I finally got around to making a more thorough video demonstrating the Garand from various angles, with some slow motion, etc. On this video I put forward my opinion that the M1 Garand was the greatest battle rifle of all time because of how it was used and what it accomplished. Would enjoy hearing other perspectives on this question, which is probably one of those issues that will remain a subject for discussion and consideration for a long time.

Any rate, would love to see your favorite Garand demonstration videos and anything else you might want to add to the conversation.

*Here's a link to the video.*

.


----------



## berettabone (Jan 23, 2012)

My father carried one in WW2, as the sergeant of a machine gun unit. He let me fire it one time, when I was about 12...I never knew whether it was THE rifle that he used, or one that he purchased later..........that was the last time it was fired......before firing it, I always remember him taking a pencil, while the breech was open, and sticking it down in, and having it slam shut, explaining to me, that, it could have been my fingers.
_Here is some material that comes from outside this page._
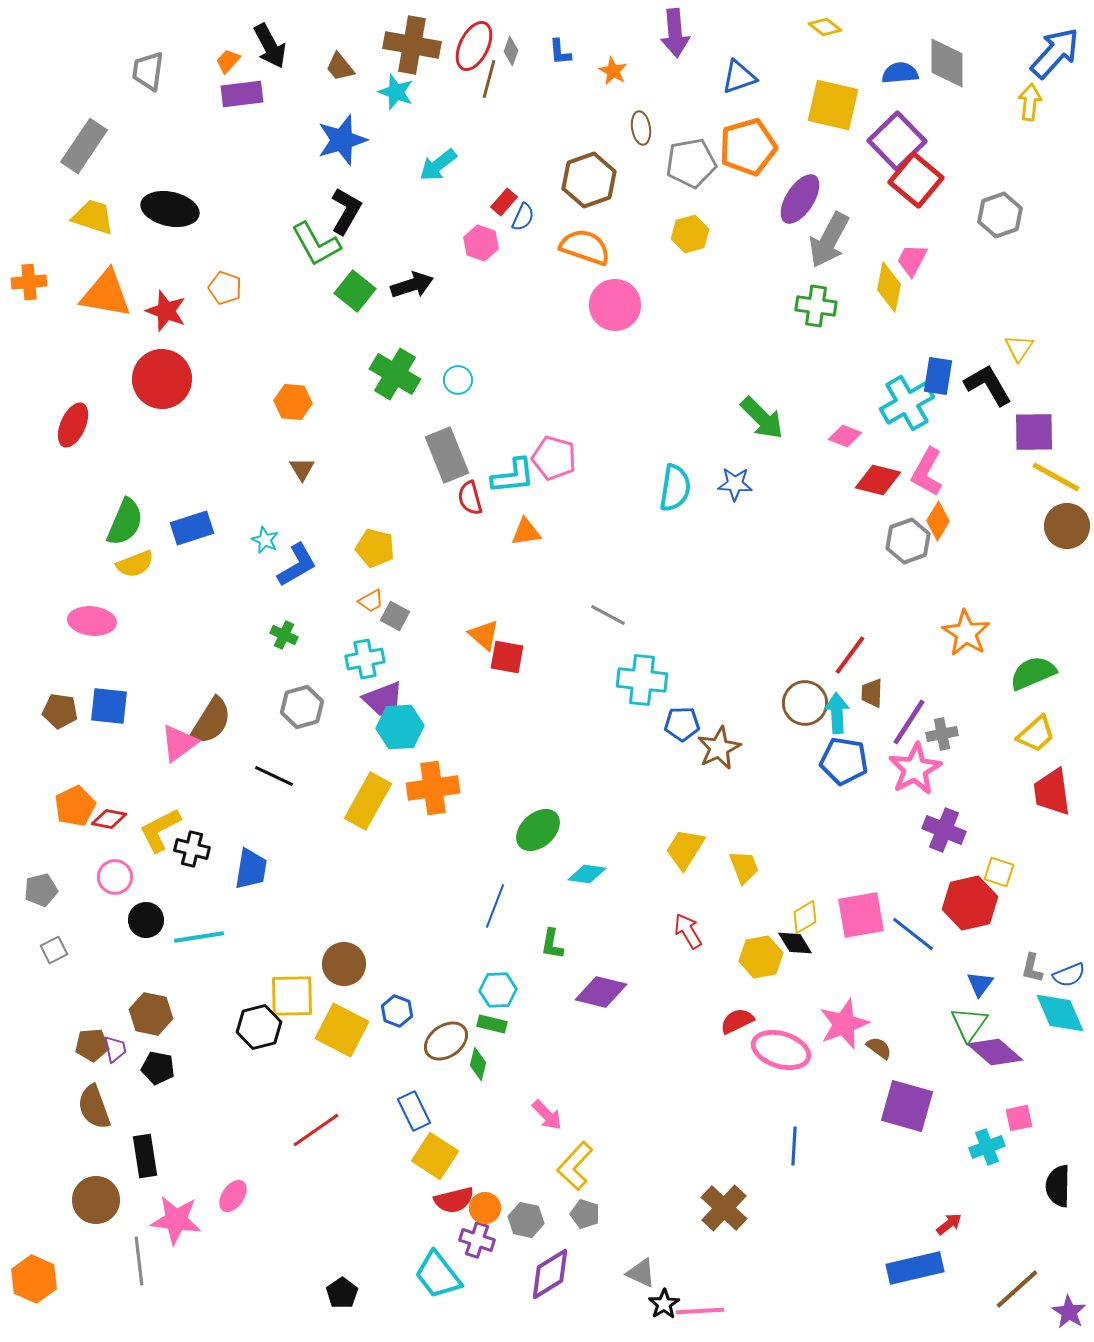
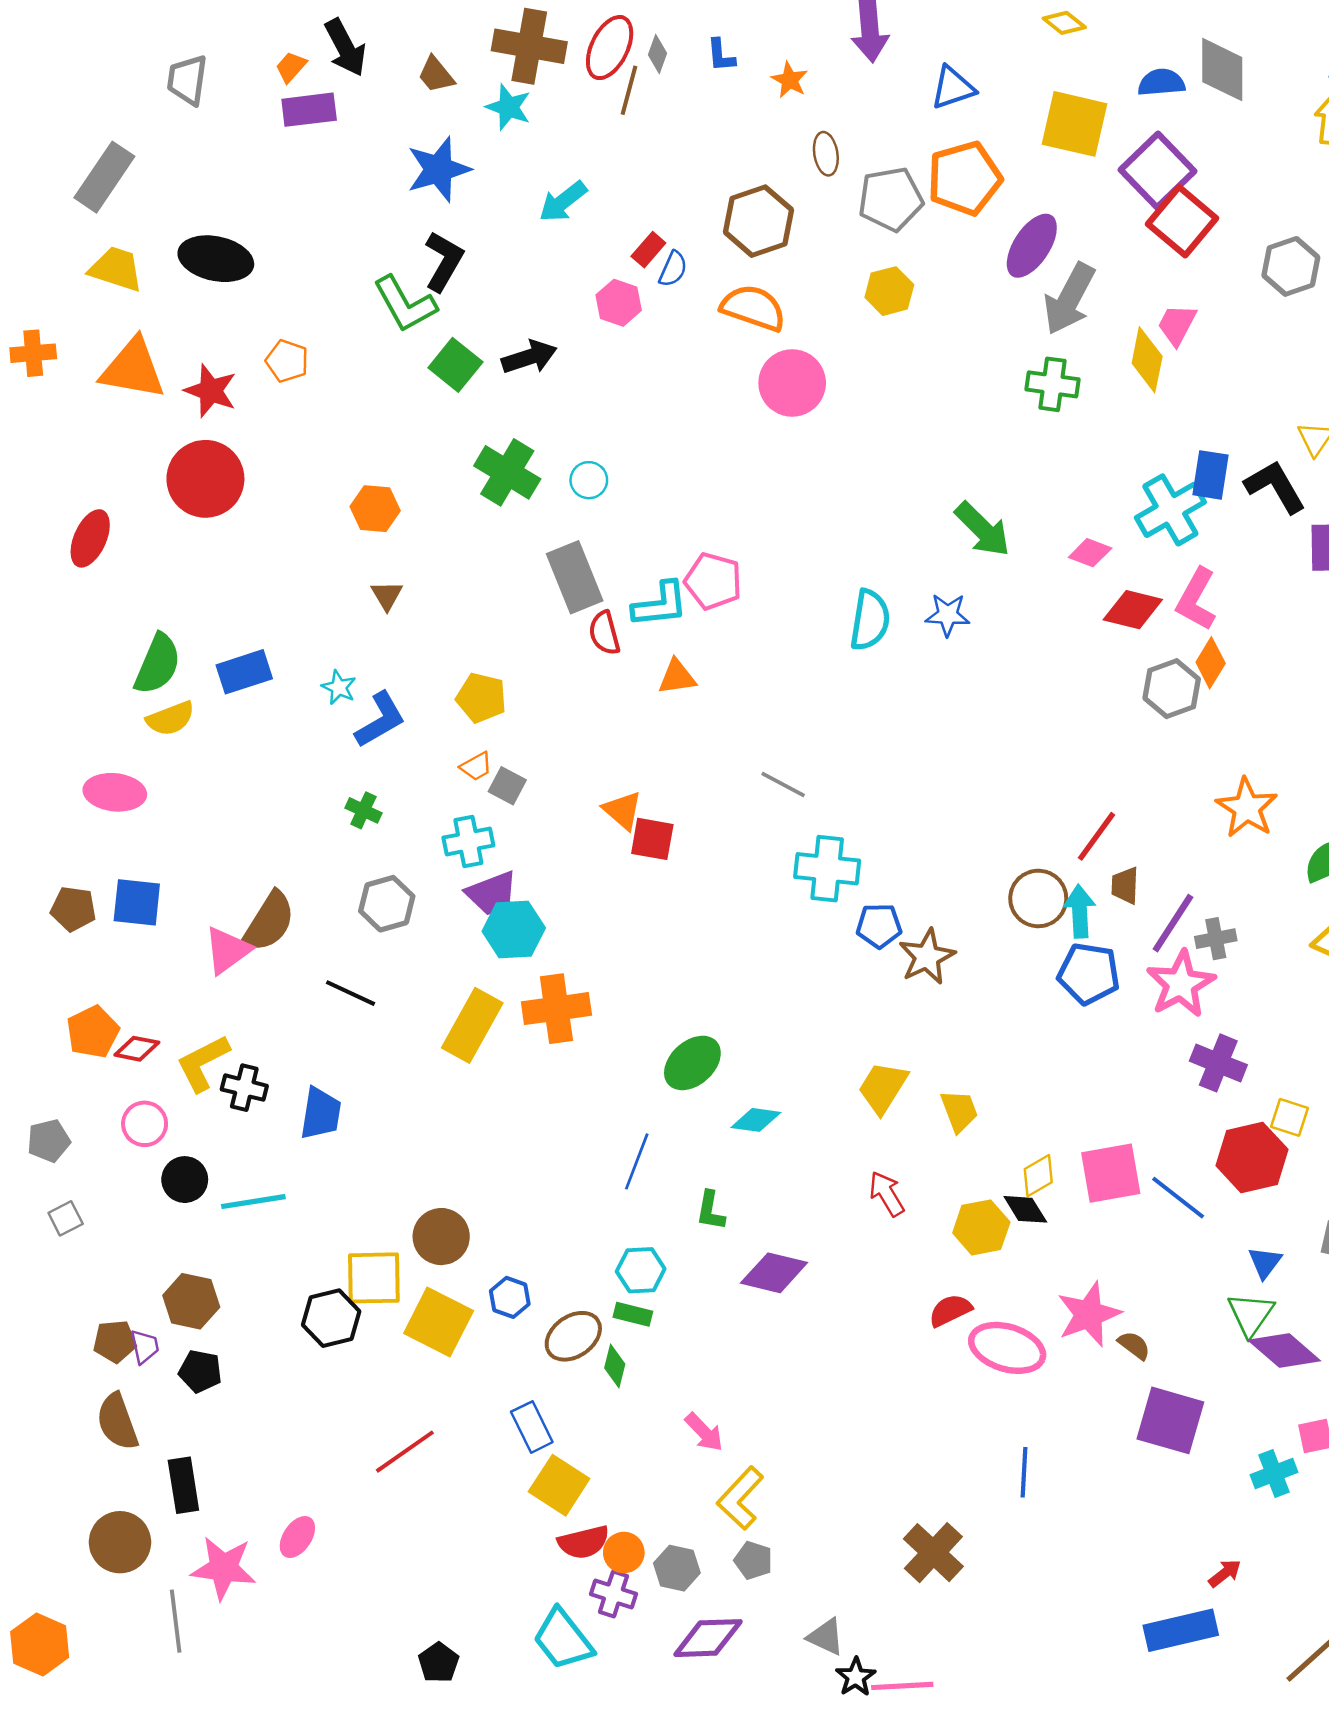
purple diamond: (550, 1274) -> (708, 1638), turned 30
I surely thought that it was a hell of a weapon when I was 12, seeing what it did to the trees. Filling that magazine with what seemed at the time, to be excessively large cartriges. Hell of a weapon then, still hell of a weapon know.


----------



## Amsdorf (Jan 19, 2012)

You don't get Garand Thumb when you load it. It happens during sloppy manual of arms, or accidents while maintaining it.


----------